■ Exercise instructions ■
Each entry is to be printed again word for word.

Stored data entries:
---+---

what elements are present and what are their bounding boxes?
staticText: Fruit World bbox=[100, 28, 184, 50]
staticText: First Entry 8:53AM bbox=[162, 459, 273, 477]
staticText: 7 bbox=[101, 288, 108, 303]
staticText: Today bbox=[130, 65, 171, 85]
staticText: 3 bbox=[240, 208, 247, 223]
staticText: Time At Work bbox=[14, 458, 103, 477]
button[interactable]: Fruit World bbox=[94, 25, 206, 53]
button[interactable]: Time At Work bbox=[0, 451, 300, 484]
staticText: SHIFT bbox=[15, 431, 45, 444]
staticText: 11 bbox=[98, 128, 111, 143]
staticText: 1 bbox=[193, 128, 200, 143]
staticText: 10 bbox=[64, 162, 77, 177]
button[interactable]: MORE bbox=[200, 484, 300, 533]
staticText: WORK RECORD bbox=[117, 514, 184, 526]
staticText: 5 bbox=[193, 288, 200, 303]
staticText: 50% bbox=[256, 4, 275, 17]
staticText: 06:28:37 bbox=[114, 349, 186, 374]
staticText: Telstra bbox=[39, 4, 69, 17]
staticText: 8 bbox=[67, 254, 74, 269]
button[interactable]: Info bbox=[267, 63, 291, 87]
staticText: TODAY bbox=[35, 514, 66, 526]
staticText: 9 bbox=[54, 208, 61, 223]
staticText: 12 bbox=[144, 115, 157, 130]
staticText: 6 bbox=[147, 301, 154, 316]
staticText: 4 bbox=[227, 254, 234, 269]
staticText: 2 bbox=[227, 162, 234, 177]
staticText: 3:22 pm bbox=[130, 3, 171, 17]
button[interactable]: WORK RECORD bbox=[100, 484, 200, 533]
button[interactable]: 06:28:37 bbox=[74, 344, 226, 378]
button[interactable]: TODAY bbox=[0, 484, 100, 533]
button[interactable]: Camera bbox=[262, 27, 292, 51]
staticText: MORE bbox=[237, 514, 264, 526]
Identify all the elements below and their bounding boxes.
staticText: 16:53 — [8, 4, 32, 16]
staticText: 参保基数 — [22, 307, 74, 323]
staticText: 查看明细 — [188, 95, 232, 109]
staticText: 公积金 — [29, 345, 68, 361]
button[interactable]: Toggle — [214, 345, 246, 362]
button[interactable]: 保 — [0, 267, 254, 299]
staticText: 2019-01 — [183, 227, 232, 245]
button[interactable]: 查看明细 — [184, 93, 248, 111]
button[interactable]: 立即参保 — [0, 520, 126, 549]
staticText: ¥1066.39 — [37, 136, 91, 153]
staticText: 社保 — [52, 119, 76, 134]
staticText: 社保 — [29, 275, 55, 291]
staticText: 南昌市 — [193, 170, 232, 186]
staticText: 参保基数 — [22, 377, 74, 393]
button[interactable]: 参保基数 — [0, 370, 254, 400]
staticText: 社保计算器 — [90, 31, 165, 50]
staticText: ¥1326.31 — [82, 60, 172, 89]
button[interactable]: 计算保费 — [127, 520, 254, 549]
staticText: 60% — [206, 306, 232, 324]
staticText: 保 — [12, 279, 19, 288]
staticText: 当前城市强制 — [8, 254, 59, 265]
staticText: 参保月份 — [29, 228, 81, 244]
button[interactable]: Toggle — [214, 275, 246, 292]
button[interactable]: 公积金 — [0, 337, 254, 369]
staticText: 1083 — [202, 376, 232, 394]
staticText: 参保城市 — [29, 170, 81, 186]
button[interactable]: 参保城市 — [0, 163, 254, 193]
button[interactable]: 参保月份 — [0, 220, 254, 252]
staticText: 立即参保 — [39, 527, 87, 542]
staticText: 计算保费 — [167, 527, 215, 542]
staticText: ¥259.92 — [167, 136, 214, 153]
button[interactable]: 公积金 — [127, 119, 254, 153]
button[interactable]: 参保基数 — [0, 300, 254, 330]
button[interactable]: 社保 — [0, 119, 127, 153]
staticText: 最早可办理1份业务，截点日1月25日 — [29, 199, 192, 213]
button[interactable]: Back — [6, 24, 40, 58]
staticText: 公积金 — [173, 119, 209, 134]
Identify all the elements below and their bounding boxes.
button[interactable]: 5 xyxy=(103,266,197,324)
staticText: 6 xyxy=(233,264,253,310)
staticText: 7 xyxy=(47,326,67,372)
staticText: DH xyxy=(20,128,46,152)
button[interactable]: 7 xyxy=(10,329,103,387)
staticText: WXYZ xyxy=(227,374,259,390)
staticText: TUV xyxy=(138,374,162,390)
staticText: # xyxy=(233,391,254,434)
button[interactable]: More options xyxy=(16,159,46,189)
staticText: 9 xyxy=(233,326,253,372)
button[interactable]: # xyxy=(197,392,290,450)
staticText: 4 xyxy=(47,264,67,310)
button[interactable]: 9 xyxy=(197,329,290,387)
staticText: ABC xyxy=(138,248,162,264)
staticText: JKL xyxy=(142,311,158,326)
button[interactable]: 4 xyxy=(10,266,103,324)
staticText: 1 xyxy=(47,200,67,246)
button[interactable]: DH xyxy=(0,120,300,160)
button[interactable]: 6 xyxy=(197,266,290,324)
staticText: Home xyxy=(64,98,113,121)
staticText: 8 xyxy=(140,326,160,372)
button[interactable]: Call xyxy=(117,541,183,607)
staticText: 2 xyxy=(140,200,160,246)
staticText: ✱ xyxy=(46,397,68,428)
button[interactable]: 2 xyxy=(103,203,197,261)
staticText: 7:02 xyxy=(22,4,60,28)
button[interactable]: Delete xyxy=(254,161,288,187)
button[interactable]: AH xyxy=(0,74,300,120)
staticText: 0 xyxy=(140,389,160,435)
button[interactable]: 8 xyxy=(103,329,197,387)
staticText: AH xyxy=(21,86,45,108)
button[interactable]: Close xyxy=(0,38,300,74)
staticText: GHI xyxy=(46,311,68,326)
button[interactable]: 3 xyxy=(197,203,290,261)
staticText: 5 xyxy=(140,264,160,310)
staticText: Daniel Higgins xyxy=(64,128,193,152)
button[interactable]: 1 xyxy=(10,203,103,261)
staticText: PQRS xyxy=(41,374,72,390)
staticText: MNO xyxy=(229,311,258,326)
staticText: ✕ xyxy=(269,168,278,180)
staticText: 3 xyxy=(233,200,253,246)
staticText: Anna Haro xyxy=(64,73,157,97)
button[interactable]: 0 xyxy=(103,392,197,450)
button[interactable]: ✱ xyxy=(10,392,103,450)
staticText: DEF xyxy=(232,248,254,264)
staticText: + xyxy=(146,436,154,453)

---+---

■ Answer for the task ■
what elements are present and what are their bounding boxes?
staticText: Fruit World bbox=[100, 28, 184, 50]
staticText: First Entry 8:53AM bbox=[162, 459, 273, 477]
staticText: 7 bbox=[101, 288, 108, 303]
staticText: Today bbox=[130, 65, 171, 85]
staticText: 3 bbox=[240, 208, 247, 223]
staticText: Time At Work bbox=[14, 458, 103, 477]
button[interactable]: Fruit World bbox=[94, 25, 206, 53]
button[interactable]: Time At Work bbox=[0, 451, 300, 484]
staticText: SHIFT bbox=[15, 431, 45, 444]
staticText: 11 bbox=[98, 128, 111, 143]
staticText: 1 bbox=[193, 128, 200, 143]
staticText: 10 bbox=[64, 162, 77, 177]
button[interactable]: MORE bbox=[200, 484, 300, 533]
staticText: WORK RECORD bbox=[117, 514, 184, 526]
staticText: 5 bbox=[193, 288, 200, 303]
staticText: 50% bbox=[256, 4, 275, 17]
staticText: 06:28:37 bbox=[114, 349, 186, 374]
staticText: Telstra bbox=[39, 4, 69, 17]
staticText: 8 bbox=[67, 254, 74, 269]
button[interactable]: Info bbox=[267, 63, 291, 87]
staticText: TODAY bbox=[35, 514, 66, 526]
staticText: 9 bbox=[54, 208, 61, 223]
staticText: 12 bbox=[144, 115, 157, 130]
staticText: 6 bbox=[147, 301, 154, 316]
staticText: 4 bbox=[227, 254, 234, 269]
staticText: 2 bbox=[227, 162, 234, 177]
staticText: 3:22 pm bbox=[130, 3, 171, 17]
button[interactable]: WORK RECORD bbox=[100, 484, 200, 533]
button[interactable]: 06:28:37 bbox=[74, 344, 226, 378]
button[interactable]: TODAY bbox=[0, 484, 100, 533]
button[interactable]: Camera bbox=[262, 27, 292, 51]
staticText: MORE bbox=[237, 514, 264, 526]
Identify all the elements below and their bounding boxes.
staticText: 16:53 — [8, 4, 32, 16]
staticText: 参保基数 — [22, 307, 74, 323]
staticText: 查看明细 — [188, 95, 232, 109]
staticText: 公积金 — [29, 345, 68, 361]
button[interactable]: Toggle — [214, 345, 246, 362]
button[interactable]: 保 — [0, 267, 254, 299]
staticText: 2019-01 — [183, 227, 232, 245]
button[interactable]: 查看明细 — [184, 93, 248, 111]
button[interactable]: 立即参保 — [0, 520, 126, 549]
staticText: ¥1066.39 — [37, 136, 91, 153]
staticText: 社保 — [52, 119, 76, 134]
staticText: 社保 — [29, 275, 55, 291]
staticText: 南昌市 — [193, 170, 232, 186]
staticText: 参保基数 — [22, 377, 74, 393]
button[interactable]: 参保基数 — [0, 370, 254, 400]
staticText: 社保计算器 — [90, 31, 165, 50]
staticText: ¥1326.31 — [82, 60, 172, 89]
button[interactable]: 计算保费 — [127, 520, 254, 549]
staticText: 60% — [206, 306, 232, 324]
staticText: 保 — [12, 279, 19, 288]
staticText: 当前城市强制 — [8, 254, 59, 265]
staticText: 参保月份 — [29, 228, 81, 244]
button[interactable]: Toggle — [214, 275, 246, 292]
button[interactable]: 公积金 — [0, 337, 254, 369]
staticText: 1083 — [202, 376, 232, 394]
staticText: 参保城市 — [29, 170, 81, 186]
button[interactable]: 参保城市 — [0, 163, 254, 193]
button[interactable]: 参保月份 — [0, 220, 254, 252]
staticText: 立即参保 — [39, 527, 87, 542]
staticText: 计算保费 — [167, 527, 215, 542]
staticText: ¥259.92 — [167, 136, 214, 153]
button[interactable]: 公积金 — [127, 119, 254, 153]
button[interactable]: 参保基数 — [0, 300, 254, 330]
button[interactable]: 社保 — [0, 119, 127, 153]
staticText: 最早可办理1份业务，截点日1月25日 — [29, 199, 192, 213]
button[interactable]: Back — [6, 24, 40, 58]
staticText: 公积金 — [173, 119, 209, 134]
Identify all the elements below and their bounding boxes.
button[interactable]: 5 xyxy=(103,266,197,324)
staticText: 6 xyxy=(233,264,253,310)
staticText: 7 xyxy=(47,326,67,372)
staticText: DH xyxy=(20,128,46,152)
button[interactable]: 7 xyxy=(10,329,103,387)
staticText: WXYZ xyxy=(227,374,259,390)
staticText: TUV xyxy=(138,374,162,390)
staticText: # xyxy=(233,391,254,434)
button[interactable]: More options xyxy=(16,159,46,189)
staticText: 9 xyxy=(233,326,253,372)
button[interactable]: # xyxy=(197,392,290,450)
staticText: 4 xyxy=(47,264,67,310)
button[interactable]: 9 xyxy=(197,329,290,387)
staticText: ABC xyxy=(138,248,162,264)
staticText: JKL xyxy=(142,311,158,326)
button[interactable]: 4 xyxy=(10,266,103,324)
staticText: 1 xyxy=(47,200,67,246)
button[interactable]: DH xyxy=(0,120,300,160)
button[interactable]: 6 xyxy=(197,266,290,324)
staticText: Home xyxy=(64,98,113,121)
staticText: 8 xyxy=(140,326,160,372)
button[interactable]: Call xyxy=(117,541,183,607)
staticText: 2 xyxy=(140,200,160,246)
staticText: ✱ xyxy=(46,397,68,428)
button[interactable]: 2 xyxy=(103,203,197,261)
staticText: 7:02 xyxy=(22,4,60,28)
button[interactable]: Delete xyxy=(254,161,288,187)
button[interactable]: AH xyxy=(0,74,300,120)
staticText: 0 xyxy=(140,389,160,435)
button[interactable]: 8 xyxy=(103,329,197,387)
staticText: AH xyxy=(21,86,45,108)
button[interactable]: Close xyxy=(0,38,300,74)
staticText: GHI xyxy=(46,311,68,326)
button[interactable]: 3 xyxy=(197,203,290,261)
staticText: 5 xyxy=(140,264,160,310)
staticText: Daniel Higgins xyxy=(64,128,193,152)
button[interactable]: 1 xyxy=(10,203,103,261)
staticText: PQRS xyxy=(41,374,72,390)
staticText: MNO xyxy=(229,311,258,326)
staticText: ✕ xyxy=(269,168,278,180)
staticText: 3 xyxy=(233,200,253,246)
staticText: Anna Haro xyxy=(64,73,157,97)
button[interactable]: 0 xyxy=(103,392,197,450)
button[interactable]: ✱ xyxy=(10,392,103,450)
staticText: DEF xyxy=(232,248,254,264)
staticText: + xyxy=(146,436,154,453)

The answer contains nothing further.